Thursday 5 July 2018

Melee Update Summer 2018


So there's been a lot of uncertainties since my `retirement` and I haven't done one of these in awhile; so let's kill two birds with one stone I guess. To quickly summarise why I stopped playing, it was mainly due to: stress, mental health issues, and a massive increase in challenges. The larger challenges would be settings larger goals for myself, I realised that right after being accepted to the Genesis 5 compendium that things weren't going to be easy for me. I then vanished.

So why am I here again? I don't know really. I wanted to come back to the community to see old friends and potentially fill a place that would be a bit different - like a coach or a tournament organiser. Now I've been drawn into playing and competing again, however without deliberately practising and preparing like I did before. This isn't as stressful, but it feels like a waste of time - if I'm not playing at 100% (even though it's fun), what's the point?

I went to the most recent Bailrigg, mainly as a chill out event to hang out with people. Then suddenly Prof and Frenzy signed up and I felt a weight on my shoulders:

"I don't want to have to try.

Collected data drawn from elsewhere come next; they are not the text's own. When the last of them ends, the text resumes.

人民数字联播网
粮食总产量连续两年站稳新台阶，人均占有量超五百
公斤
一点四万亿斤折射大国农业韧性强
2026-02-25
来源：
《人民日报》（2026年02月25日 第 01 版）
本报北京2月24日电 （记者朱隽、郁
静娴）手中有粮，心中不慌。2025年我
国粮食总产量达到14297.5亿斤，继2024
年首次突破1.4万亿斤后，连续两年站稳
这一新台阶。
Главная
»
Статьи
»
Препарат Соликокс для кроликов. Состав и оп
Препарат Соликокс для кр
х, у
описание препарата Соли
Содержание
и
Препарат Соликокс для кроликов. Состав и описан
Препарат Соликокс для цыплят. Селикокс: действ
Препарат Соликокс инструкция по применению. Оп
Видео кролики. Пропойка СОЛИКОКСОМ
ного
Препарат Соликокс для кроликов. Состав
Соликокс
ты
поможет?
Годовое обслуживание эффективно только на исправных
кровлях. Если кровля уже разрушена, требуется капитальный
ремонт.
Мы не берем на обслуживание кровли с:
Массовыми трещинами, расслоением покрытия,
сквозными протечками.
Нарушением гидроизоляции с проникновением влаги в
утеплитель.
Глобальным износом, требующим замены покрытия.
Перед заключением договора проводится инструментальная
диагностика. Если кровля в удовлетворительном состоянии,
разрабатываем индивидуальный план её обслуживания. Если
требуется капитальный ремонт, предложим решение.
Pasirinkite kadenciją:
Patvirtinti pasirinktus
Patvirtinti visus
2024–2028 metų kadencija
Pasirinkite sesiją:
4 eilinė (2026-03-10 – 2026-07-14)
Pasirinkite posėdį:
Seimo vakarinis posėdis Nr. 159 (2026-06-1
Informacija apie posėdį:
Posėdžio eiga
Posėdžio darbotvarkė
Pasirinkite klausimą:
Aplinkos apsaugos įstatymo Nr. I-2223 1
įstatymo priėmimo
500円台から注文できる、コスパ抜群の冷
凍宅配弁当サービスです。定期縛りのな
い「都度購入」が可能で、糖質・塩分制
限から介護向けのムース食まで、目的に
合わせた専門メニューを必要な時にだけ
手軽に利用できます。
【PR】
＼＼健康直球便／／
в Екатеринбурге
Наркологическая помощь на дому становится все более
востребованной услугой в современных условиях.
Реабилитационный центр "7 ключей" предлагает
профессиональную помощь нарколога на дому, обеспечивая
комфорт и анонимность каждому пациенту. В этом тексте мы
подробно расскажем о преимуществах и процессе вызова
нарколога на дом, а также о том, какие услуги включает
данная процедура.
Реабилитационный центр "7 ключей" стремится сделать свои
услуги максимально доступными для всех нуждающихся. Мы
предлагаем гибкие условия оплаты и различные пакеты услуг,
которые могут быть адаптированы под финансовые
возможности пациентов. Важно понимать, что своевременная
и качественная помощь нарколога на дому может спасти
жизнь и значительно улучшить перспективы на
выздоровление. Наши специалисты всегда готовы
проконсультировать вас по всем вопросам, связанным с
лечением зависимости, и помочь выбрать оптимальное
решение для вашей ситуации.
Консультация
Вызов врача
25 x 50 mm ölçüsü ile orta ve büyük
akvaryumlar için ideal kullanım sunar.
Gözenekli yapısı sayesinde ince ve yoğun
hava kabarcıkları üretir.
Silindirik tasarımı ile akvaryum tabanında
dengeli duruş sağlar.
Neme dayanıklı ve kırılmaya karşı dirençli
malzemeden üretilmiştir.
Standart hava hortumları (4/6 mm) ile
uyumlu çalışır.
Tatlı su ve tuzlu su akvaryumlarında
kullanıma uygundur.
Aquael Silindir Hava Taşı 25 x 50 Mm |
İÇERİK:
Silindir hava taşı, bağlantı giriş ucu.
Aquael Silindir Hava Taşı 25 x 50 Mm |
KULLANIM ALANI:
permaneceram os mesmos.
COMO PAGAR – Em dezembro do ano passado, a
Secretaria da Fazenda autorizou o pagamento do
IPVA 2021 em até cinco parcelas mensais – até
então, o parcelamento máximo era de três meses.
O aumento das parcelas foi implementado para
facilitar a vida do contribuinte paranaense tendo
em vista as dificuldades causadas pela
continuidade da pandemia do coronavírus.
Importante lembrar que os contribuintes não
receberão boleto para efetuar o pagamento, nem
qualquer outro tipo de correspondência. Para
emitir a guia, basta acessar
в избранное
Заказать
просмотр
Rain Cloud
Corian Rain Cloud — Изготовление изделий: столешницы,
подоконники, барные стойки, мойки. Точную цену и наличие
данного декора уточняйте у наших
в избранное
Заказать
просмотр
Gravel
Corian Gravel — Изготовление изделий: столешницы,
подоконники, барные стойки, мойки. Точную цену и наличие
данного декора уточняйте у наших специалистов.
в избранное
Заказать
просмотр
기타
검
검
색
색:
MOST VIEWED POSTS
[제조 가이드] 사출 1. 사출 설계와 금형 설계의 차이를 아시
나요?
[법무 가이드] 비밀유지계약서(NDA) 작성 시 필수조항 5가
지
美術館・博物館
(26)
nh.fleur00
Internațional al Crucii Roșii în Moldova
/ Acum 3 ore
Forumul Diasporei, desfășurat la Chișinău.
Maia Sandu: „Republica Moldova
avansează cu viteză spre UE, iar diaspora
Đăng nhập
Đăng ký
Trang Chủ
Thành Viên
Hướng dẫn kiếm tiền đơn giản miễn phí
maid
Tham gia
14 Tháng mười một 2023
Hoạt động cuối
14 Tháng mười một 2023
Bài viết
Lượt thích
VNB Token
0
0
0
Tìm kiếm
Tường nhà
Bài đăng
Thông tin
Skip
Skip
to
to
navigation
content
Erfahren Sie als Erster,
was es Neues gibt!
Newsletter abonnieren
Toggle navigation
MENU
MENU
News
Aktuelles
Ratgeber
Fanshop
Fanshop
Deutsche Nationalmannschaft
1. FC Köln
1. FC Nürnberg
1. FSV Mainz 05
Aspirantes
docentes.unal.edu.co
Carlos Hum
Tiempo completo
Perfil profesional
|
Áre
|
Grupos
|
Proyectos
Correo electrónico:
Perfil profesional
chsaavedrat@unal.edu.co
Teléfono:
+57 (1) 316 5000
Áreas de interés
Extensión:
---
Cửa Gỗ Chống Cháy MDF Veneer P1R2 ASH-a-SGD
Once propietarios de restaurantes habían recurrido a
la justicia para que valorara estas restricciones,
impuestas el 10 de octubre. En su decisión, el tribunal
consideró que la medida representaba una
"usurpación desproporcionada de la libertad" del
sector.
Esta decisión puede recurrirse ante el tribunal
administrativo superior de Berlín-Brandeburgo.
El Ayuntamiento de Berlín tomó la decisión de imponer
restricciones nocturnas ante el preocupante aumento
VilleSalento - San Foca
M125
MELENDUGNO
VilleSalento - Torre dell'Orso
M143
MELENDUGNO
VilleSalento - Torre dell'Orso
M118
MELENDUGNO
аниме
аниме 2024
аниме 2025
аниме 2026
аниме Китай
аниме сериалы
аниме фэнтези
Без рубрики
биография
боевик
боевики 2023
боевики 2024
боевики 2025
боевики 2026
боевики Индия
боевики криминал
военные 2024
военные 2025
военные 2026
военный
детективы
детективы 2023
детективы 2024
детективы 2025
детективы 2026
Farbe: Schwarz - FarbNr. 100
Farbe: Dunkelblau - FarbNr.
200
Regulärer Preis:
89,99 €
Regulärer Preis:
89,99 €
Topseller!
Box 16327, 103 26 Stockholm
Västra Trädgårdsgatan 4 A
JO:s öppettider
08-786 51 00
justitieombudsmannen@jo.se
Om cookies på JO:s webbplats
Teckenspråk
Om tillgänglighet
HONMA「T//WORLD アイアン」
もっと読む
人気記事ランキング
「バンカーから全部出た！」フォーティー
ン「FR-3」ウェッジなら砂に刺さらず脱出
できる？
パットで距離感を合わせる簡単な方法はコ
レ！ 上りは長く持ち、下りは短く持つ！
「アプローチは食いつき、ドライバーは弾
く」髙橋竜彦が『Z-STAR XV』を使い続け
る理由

If I don't try then I'll look bad".  Stupid things like that.

Me when being
 asked to go to a tourney
I was put in an uncomfortable, but familiar position where I had to actually compete. Sure, this is a choice, but like I said I don't like to do things half-assed. Along with this I was recently funded for Heir and this also got me thinking. What do I even play at the event? When I thought about playing other characters or just turning up hungover (LOL), it just didn't sit right with my competitive nature (yet again). So this means I will be playing Fox at Heir and try to be competitive; minus all the preparation like I usually do. Don't count me on this though, things can change and if I'm choosing not to compete that's a good sign in my books.

I hope this will be the last event I go to again for awhile and I'll try not to disappear after this one, as I very much need to focus on myself. I have let myself fall back in too easily, relapse if you will haha. It is sort of like an addiction when I think about it. It's incredibly annoying that 6 months away has not gained me much progress with myself, but my family seems to think I have so I can hold that.

Ideally, I can get better then eventually come back and hit my proper lifetime Melee goal. 42nd on the Heir rankings was good, but MIOM top 100 would leave me satisfied enough to properly retire.